* _SUPPLIED DATA_:
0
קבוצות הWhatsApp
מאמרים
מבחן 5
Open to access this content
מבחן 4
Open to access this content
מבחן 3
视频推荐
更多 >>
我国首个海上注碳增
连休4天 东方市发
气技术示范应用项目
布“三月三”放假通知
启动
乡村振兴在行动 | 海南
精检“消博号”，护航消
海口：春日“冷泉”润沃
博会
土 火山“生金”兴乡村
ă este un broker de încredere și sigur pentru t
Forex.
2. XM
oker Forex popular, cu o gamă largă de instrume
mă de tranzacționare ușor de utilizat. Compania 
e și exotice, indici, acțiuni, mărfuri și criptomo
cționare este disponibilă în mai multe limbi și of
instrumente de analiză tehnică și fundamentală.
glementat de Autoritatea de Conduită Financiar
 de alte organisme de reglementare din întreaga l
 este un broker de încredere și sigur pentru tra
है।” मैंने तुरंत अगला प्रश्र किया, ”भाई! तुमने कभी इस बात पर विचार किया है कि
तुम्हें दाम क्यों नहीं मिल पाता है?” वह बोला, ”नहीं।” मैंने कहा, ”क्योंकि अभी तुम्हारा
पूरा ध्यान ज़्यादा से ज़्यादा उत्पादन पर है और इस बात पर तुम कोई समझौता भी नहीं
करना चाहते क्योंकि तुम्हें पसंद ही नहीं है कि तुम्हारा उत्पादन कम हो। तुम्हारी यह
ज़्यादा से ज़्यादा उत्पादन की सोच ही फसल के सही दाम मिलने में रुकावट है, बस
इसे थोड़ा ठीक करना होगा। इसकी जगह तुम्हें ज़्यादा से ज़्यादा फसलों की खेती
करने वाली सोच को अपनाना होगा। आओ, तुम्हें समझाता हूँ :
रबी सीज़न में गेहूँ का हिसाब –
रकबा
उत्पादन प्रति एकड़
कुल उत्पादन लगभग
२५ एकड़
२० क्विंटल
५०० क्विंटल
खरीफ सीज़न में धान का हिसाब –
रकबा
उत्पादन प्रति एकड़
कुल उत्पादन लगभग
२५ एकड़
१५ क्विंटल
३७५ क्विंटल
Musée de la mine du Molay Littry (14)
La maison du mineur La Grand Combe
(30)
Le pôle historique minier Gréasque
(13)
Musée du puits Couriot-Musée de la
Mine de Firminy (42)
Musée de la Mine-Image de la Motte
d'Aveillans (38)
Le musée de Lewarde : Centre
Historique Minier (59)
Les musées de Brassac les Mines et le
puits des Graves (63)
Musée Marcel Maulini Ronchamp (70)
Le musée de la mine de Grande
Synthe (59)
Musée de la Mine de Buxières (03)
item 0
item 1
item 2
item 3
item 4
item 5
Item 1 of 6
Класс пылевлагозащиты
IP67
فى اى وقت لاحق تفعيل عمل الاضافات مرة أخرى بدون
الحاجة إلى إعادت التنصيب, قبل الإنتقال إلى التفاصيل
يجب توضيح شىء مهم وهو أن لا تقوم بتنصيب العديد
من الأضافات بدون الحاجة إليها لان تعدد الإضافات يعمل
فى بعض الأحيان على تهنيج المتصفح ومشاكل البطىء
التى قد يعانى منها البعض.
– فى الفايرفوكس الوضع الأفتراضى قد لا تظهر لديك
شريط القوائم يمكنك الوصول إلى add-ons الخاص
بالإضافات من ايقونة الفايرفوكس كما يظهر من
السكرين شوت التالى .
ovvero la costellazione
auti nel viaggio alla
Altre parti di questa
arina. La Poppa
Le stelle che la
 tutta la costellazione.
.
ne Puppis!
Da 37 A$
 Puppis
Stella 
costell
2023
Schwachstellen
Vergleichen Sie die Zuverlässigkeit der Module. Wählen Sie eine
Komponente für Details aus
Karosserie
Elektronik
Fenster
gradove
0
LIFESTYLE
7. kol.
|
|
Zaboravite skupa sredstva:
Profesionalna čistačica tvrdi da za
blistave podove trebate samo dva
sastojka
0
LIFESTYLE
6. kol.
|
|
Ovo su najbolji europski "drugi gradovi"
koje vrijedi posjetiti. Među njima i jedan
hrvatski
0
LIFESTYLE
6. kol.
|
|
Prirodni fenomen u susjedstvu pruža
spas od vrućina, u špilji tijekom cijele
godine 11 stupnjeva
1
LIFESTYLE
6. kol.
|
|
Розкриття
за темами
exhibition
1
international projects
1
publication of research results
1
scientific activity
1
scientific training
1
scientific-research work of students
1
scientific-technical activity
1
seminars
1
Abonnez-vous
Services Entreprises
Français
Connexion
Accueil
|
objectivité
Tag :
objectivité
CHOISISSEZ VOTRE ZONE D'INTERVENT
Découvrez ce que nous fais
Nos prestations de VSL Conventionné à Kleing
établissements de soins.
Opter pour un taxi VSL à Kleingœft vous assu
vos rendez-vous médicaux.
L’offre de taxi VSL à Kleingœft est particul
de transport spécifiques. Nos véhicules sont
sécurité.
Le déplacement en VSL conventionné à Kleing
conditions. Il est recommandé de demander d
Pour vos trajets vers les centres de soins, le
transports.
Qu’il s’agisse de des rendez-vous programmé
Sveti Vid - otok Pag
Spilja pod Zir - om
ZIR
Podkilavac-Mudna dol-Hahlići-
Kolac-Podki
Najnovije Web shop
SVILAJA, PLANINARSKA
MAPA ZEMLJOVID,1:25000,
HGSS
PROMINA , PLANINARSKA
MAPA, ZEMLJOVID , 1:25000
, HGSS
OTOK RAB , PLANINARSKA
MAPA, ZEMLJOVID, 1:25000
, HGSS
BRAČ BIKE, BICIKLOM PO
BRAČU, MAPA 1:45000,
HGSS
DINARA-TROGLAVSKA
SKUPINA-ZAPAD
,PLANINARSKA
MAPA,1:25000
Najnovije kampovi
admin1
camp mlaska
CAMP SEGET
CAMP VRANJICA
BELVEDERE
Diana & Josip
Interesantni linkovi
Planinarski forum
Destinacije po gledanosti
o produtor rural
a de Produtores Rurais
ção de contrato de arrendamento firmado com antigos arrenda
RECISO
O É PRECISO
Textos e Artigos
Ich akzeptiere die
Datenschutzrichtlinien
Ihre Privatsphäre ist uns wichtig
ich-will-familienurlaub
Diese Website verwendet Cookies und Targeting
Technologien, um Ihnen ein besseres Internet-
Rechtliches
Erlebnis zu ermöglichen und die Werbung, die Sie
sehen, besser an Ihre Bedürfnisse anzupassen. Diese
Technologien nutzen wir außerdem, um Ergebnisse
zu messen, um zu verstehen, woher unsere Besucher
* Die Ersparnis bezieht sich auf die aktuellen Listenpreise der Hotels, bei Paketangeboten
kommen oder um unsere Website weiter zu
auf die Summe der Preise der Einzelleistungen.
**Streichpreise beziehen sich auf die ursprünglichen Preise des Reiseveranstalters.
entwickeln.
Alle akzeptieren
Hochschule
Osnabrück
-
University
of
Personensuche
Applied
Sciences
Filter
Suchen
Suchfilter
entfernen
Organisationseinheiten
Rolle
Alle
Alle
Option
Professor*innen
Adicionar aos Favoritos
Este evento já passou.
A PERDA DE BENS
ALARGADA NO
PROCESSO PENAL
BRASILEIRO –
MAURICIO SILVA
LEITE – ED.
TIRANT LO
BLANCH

* _TASK_:
Look through the records above and please copy every line in which the string "بدون" occurs.

* _ANSWER TO THIS PROBLEM_:
فى اى وقت لاحق تفعيل عمل الاضافات مرة أخرى بدون
من الأضافات بدون الحاجة إليها لان تعدد الإضافات يعمل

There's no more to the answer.